Lee Hi-chang at the newsroom of The Korea Republic (Courtesy of Lee Hang-lak)
Lee Hi-chang at the newsroom of The Korea Republic (Courtesy of Lee Hang-lak)
When the Korean War ended in 1953, Korea did not have many journalists skilled in reporting in the English language. Many reporters did not have a chance to study in an English speaking country and had to consult the dictionary to find just the right word while writing their stories.

One of the earliest reporters for English newspaper The Korean Republic, founded in 1953 and later renamed The Korea Herald, was Lee Hi-chang.

Born in 1928 in South Pyongan Province in today’s North Korea during the Japanese colonial rule of the Korean Peninsula, Lee entered Seoul National University in 1948 as a philosophy major and graduated in 1956.
Lee Hi-chang at the newsroom of The Korea Republic (Courtesy of Lee Hang-lak)
Lee Hi-chang at the newsroom of The Korea Republic (Courtesy of Lee Hang-lak)

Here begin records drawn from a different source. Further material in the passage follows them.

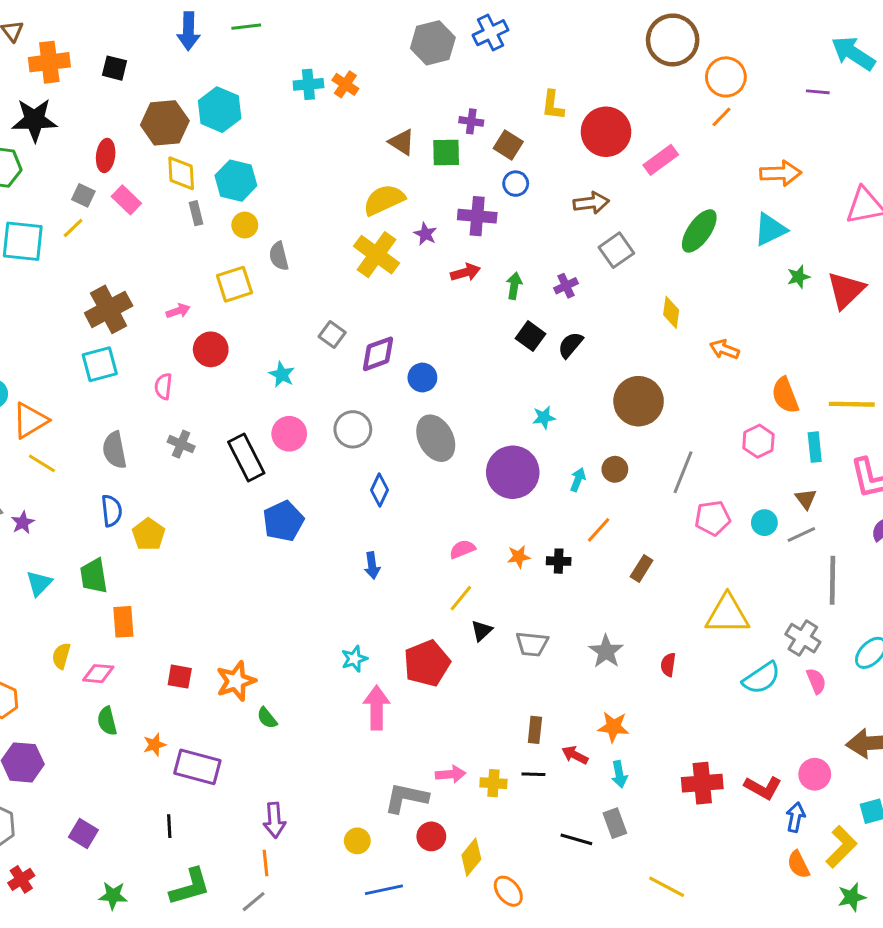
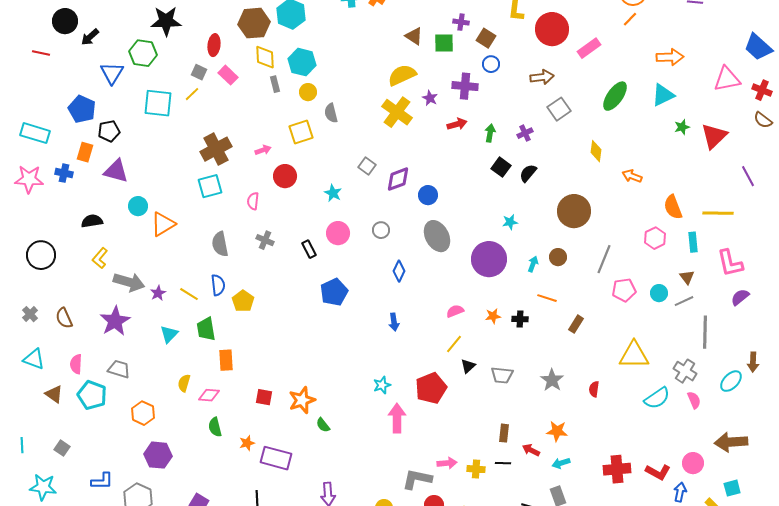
gray circle: (353, 429) -> (381, 230), size x0.7
black rectangle: (246, 457) -> (309, 249), size x0.6
yellow line: (42, 463) -> (189, 294), moved
orange line: (599, 530) -> (547, 298), turned 66
cyan arrow: (619, 774) -> (561, 463), turned 84

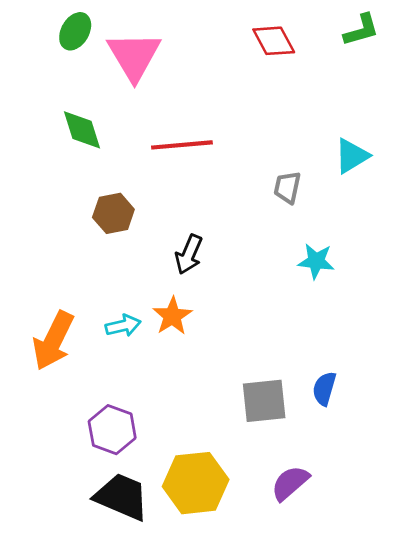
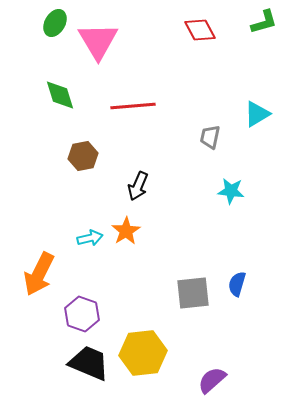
orange arrow: (53, 341) -> (39, 274), moved
purple semicircle: (290, 483) -> (212, 380), moved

He began at The Korean Republic in 1954 as an intern while attending SNU, working his way to become the managing editor of The Korea Herald in 1970, a position which he served until 1978. He was also the editor-in-chief from 1962 to 1970 for Korea Journal, an English Journal published by the Korean National Commission of UNESCO. He then went on to serve as editor-in-chief of Korean Air‘s inflight magazine, Morning Calm, in 1978. After serving for eight years, he took up different positions, including serving in the advisory committee for the 1986 Asian Games in Seoul and the 1988 Seoul Olympics. He was also a founding member of Korea Daily in 1990, which shut down after eight months due to financial issues. His writing career came to an end with his last column for The Korea Herald in 1991.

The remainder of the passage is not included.